[Transcribed page contents]
[Start of Attachment]
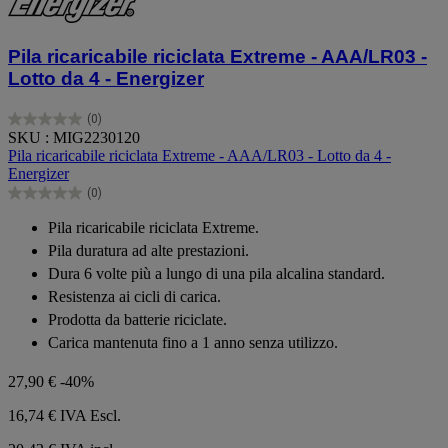
Pila ricaricabile riciclata Extreme - AAA/LR03 -
Lotto da 4 - Energizer
(0)
0.0
SKU : MIG2230120
su
Pila ricaricabile riciclata Extreme - AAA/LR03 - Lotto da 4 -
5
Energizer
stelle.
(0)
0.0
su
Pila ricaricabile riciclata Extreme.
5
Pila duratura ad alte prestazioni.
stelle.
Dura 6 volte più a lungo di una pila alcalina standard.
Resistenza ai cicli di carica.
Prodotta da batterie riciclate.
Carica mantenuta fino a 1 anno senza utilizzo.
27,90 €
-40%
16,74 €
IVA Escl.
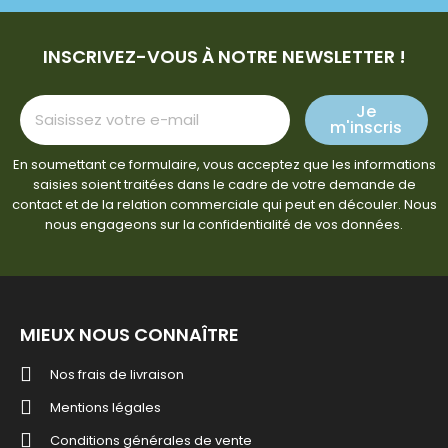
INSCRIVEZ-VOUS À NOTRE NEWSLETTER !
Je
m'inscris
En soumettant ce formulaire, vous acceptez que les informations
saisies soient traitées dans le cadre de votre demande de
contact et de la relation commerciale qui peut en découler. Nous
nous engageons sur la confidentialité de vos données.
MIEUX NOUS CONNAÎTRE
Nos frais de livraison
Mentions légales
Conditions générales de vente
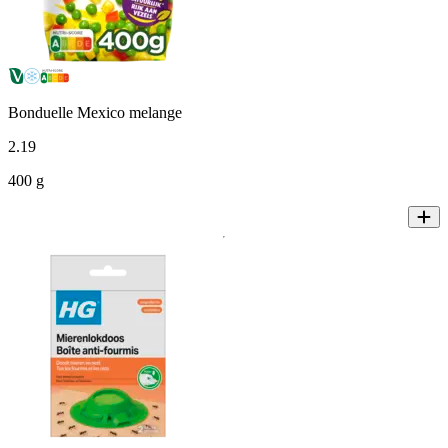
Bonduelle Mexico melange
2
.
19
400 g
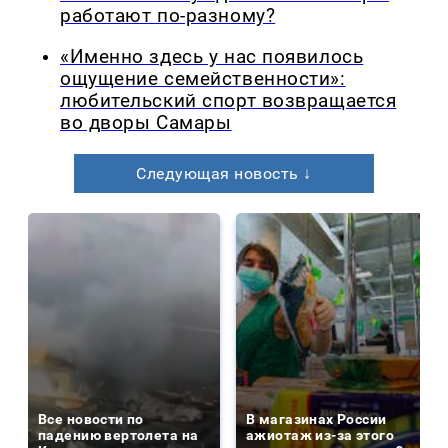
работают по-разному?
«Именно здесь у нас появилось
ощущение семейственности»:
любительский спорт возвращается
во дворы Самары
Следующая новость ↓
Все новости по
В магазинах России
падению вертолета на
ажиотаж из-за этого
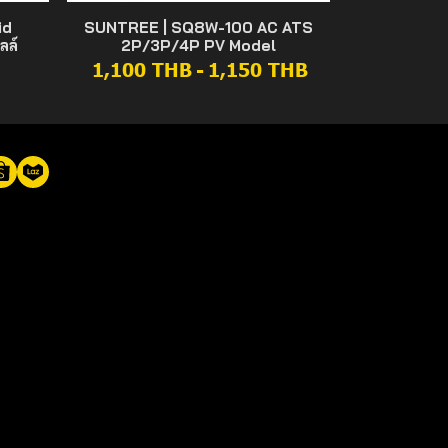
id
SUNTREE | SQ8W-100 AC ATS
ลล์
2P/3P/4P PV Model
1,100 THB
-
1,150 THB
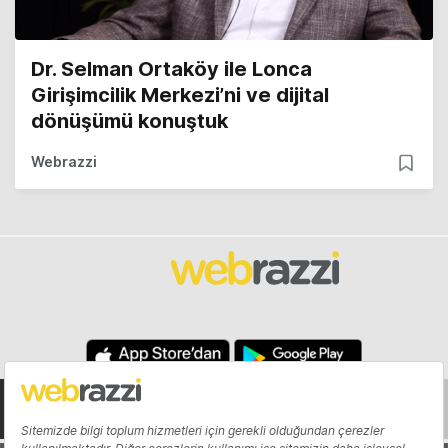
Dr. Selman Ortaköy ile Lonca
Girişimcilik Merkezi’ni ve dijital
dönüşümü konuştuk
Webrazzi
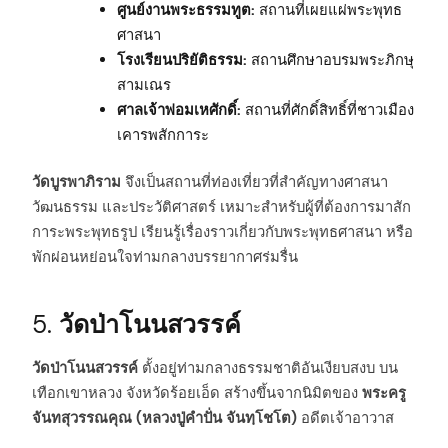
ศูนย์งานพระธรรมทูต:
สถานที่เผยแผ่พระพุทธ
ศาสนา
โรงเรียนปริยัติธรรม:
สถานศึกษาอบรมพระภิกษุ
สามเณร
ศาลเจ้าพ่อมเหศักดิ์:
สถานที่ศักดิ์สิทธิ์ที่ชาวเมือง
เคารพสักการะ
วัดบูรพาภิราม
จึงเป็นสถานที่ท่องเที่ยวที่สำคัญทางศาสนา
วัฒนธรรม และประวัติศาสตร์ เหมาะสำหรับผู้ที่ต้องการมาสัก
การะพระพุทธรูป เรียนรู้เรื่องราวเกี่ยวกับพระพุทธศาสนา หรือ
พักผ่อนหย่อนใจท่ามกลางบรรยากาศร่มรื่น
5.
วัดป่าโนนสวรรค์
วัดป่าโนนสวรรค์
ตั้งอยู่ท่ามกลางธรรมชาติอันเงียบสงบ บน
เทือกเขาหลวง จังหวัดร้อยเอ็ด สร้างขึ้นจากนิมิตของ
พระครู
จันทสุวรรณคุณ (หลวงปู่คำปั่น จันทฺโชโต)
อดีตเจ้าอาวาส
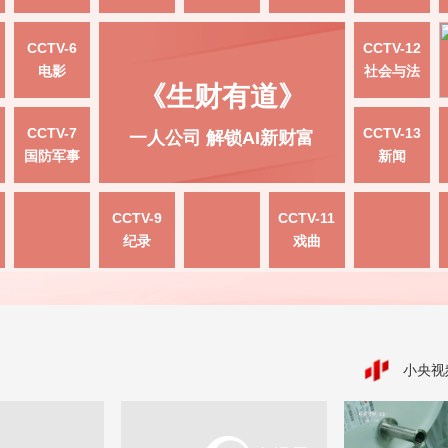
CCTV-6
CCTV-12
电影
社会与法
《生财有道》
CCTV-7
CCTV-13
一人公司 解锁AI新财富
国防军事
新闻
CCTV-9
CCTV-11
纪录
戏曲
小央视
[End of Attachment]
→ **WORK TASK**
In the copy, every entry appears exactly as written above and no picture appears.

→ **EXERCISE ANSWER**
Pila ricaricabile riciclata Extreme - AAA/LR03 -
Lotto da 4 - Energizer
(0)
0.0
SKU : MIG2230120
su
Pila ricaricabile riciclata Extreme - AAA/LR03 - Lotto da 4 -
5
Energizer
stelle.
(0)
0.0
su
Pila ricaricabile riciclata Extreme.
5
Pila duratura ad alte prestazioni.
stelle.
Dura 6 volte più a lungo di una pila alcalina standard.
Resistenza ai cicli di carica.
Prodotta da batterie riciclate.
Carica mantenuta fino a 1 anno senza utilizzo.
27,90 €
-40%
16,74 €
IVA Escl.
INSCRIVEZ-VOUS À NOTRE NEWSLETTER !
Je
m'inscris
En soumettant ce formulaire, vous acceptez que les informations
saisies soient traitées dans le cadre de votre demande de
contact et de la relation commerciale qui peut en découler. Nous
nous engageons sur la confidentialité de vos données.
MIEUX NOUS CONNAÎTRE
Nos frais de livraison
Mentions légales
Conditions générales de vente
Bonduelle Mexico melange
2
.
19
400 g
работают по-разному?
«Именно здесь у нас появилось
ощущение семейственности»:
любительский спорт возвращается
во дворы Самары
Следующая новость ↓
Все новости по
В магазинах России
падению вертолета на
ажиотаж из-за этого
id
SUNTREE | SQ8W-100 AC ATS
ลล์
2P/3P/4P PV Model
1,100 THB
-
1,150 THB
Dr. Selman Ortaköy ile Lonca
Girişimcilik Merkezi’ni ve dijital
dönüşümü konuştuk
Webrazzi
ศูนย์งานพระธรรมทูต:
สถานที่เผยแผ่พระพุทธ
ศาสนา
โรงเรียนปริยัติธรรม:
สถานศึกษาอบรมพระภิกษุ
สามเณร
ศาลเจ้าพ่อมเหศักดิ์:
สถานที่ศักดิ์สิทธิ์ที่ชาวเมือง
เคารพสักการะ
วัดบูรพาภิราม
จึงเป็นสถานที่ท่องเที่ยวที่สำคัญทางศาสนา
วัฒนธรรม และประวัติศาสตร์ เหมาะสำหรับผู้ที่ต้องการมาสัก
การะพระพุทธรูป เรียนรู้เรื่องราวเกี่ยวกับพระพุทธศาสนา หรือ
พักผ่อนหย่อนใจท่ามกลางบรรยากาศร่มรื่น
5.
วัดป่าโนนสวรรค์
วัดป่าโนนสวรรค์
ตั้งอยู่ท่ามกลางธรรมชาติอันเงียบสงบ บน
เทือกเขาหลวง จังหวัดร้อยเอ็ด สร้างขึ้นจากนิมิตของ
พระครู
จันทสุวรรณคุณ (หลวงปู่คำปั่น จันทฺโชโต)
อดีตเจ้าอาวาส
CCTV-6
CCTV-12
电影
社会与法
《生财有道》
CCTV-7
CCTV-13
一人公司 解锁AI新财富
国防军事
新闻
CCTV-9
CCTV-11
纪录
戏曲
小央视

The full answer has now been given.